Show that the relation $R$ in the set of real numbers $\mathbb{R}$,defined as $R = \{(a, b) : a \leq b^2\}$,is neither reflexive,nor symmetric,nor transitive.

(N/A) $(i)$ Reflexive: $A$ relation $R$ is reflexive if $(a, a) \in R$ for all $a \in \mathbb{R}$.
Consider $a = \frac{1}{2}$. Since $\frac{1}{2} > (\frac{1}{2})^2 = \frac{1}{4}$,it follows that $(\frac{1}{2}, \frac{1}{2}) \notin R$.

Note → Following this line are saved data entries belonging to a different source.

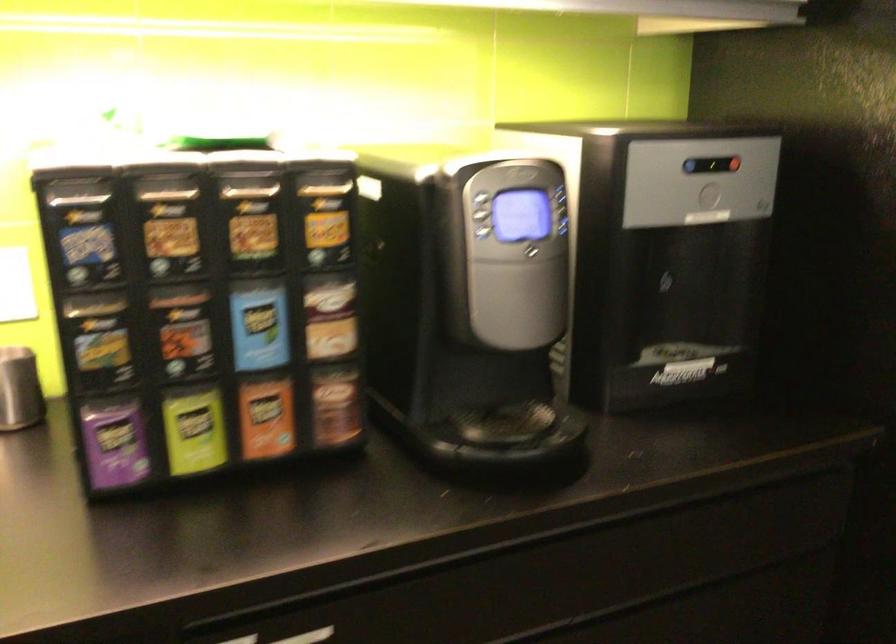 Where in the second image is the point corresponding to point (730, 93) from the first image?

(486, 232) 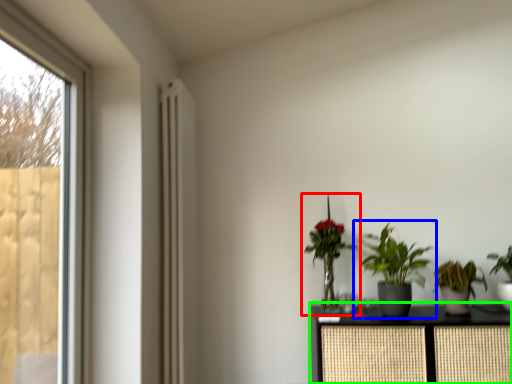 Question: Which object is the farthest from houseplant (highlighted by a red box)? Choose among these: houseplant (highlighted by a blue box) or furniture (highlighted by a green box).

Choices:
 (A) houseplant
 (B) furniture

Answer: (B) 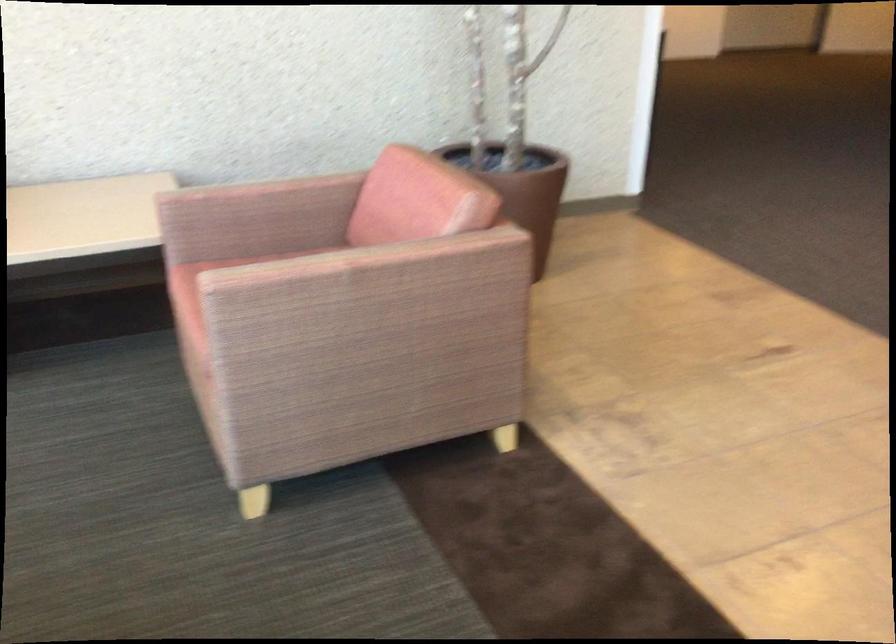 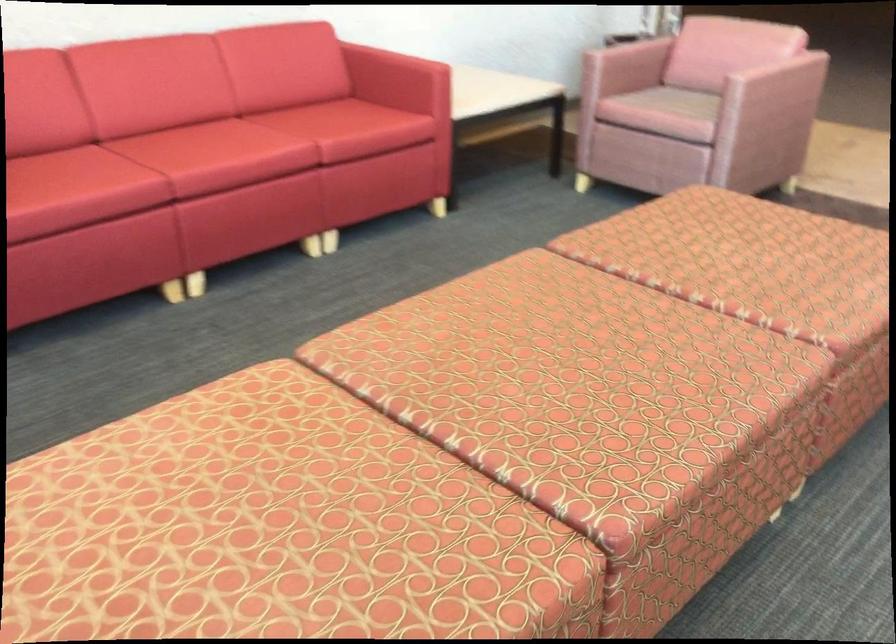 The point at (383, 303) is marked in the first image. Where is the corresponding point in the second image?

(773, 90) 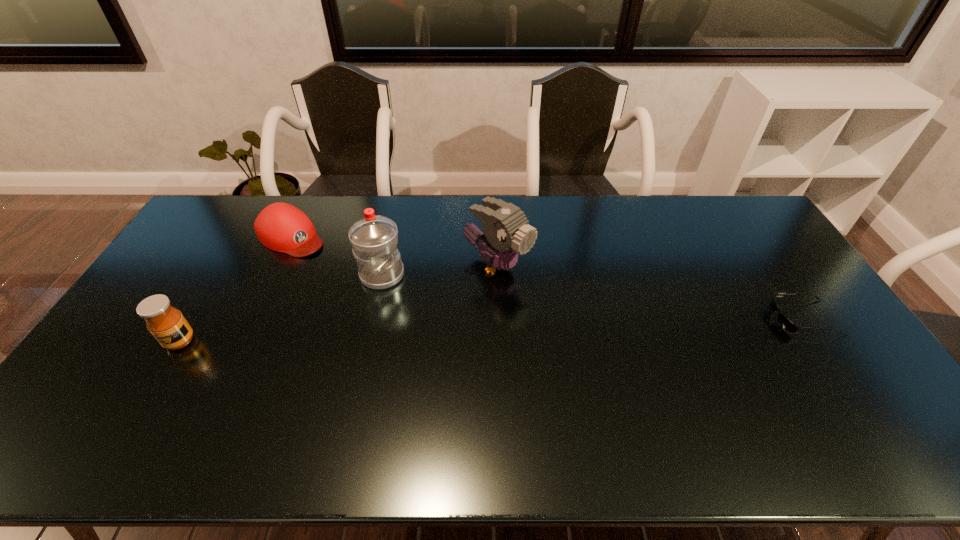 Image resolution: width=960 pixels, height=540 pixels. In order to click on vacant space located 0.070m at the beak of the fourth object from left to right in this screenshot , I will do `click(540, 294)`.

The image size is (960, 540). I want to click on object that is at the far edge, so click(281, 227).

The height and width of the screenshot is (540, 960). Find the location of `object situated at the left edge`. object situated at the left edge is located at coordinates (166, 323).

Locate an element on the screen. This screenshot has height=540, width=960. object that is at the right edge is located at coordinates (784, 322).

The height and width of the screenshot is (540, 960). I want to click on free space at the far edge of the desktop, so click(585, 210).

The height and width of the screenshot is (540, 960). In the image, there is a desktop. Identify the location of vacant space at the near edge. (771, 408).

This screenshot has height=540, width=960. Identify the location of vacant space at the left edge of the desktop. (156, 281).

In the image, there is a desktop. Identify the location of free region at the far right corner. Image resolution: width=960 pixels, height=540 pixels. (754, 225).

This screenshot has height=540, width=960. Identify the location of free space between the shortest object and the fourth object from right to left. (547, 277).

You are a GUI agent. You are given a task and a screenshot of the screen. Output one action in this format:
    pyautogui.click(x=<x>, y=<y>)
    Task: Click on the empty space between the leftmost object and the rightmost object
    This screenshot has width=960, height=540.
    Given the screenshot: What is the action you would take?
    pyautogui.click(x=492, y=329) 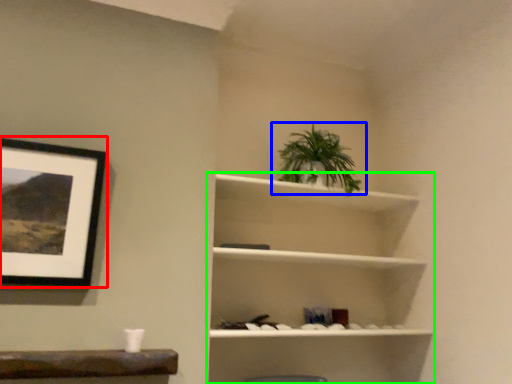 Question: Considering the real-world distances, which object is farthest from picture frame (highlighted by a red box)? houseplant (highlighted by a blue box) or shelf (highlighted by a green box)?

Choices:
 (A) houseplant
 (B) shelf

Answer: (A)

Thus,$R$ is not reflexive.
$(ii)$ Symmetric: $A$ relation $R$ is symmetric if $(a, b) \in R \implies (b, a) \in R$.
Consider $(1, 4) \in R$ because $1 \leq 4^2 = 16$. However,$4 \not\leq 1^2 = 1$,so $(4, 1) \notin R$.
Thus,$R$ is not symmetric.
$(iii)$ Transitive: $A$ relation $R$ is transitive if $(a, b) \in R$ and $(b, c) \in R \implies (a, c) \in R$.
Consider $(3, 2) \in R$ (since $3 \leq 2^2 = 4$) and $(2, 1.5) \in R$ (since $2 \leq 1.5^2 = 2.25$).
However,$3 \not\leq 1.5^2 = 2.25$,so $(3, 1.5) \notin R$.
Thus,$R$ is not transitive.
Conclusion: The relation $R$ is neither reflexive,nor symmetric,nor transitive.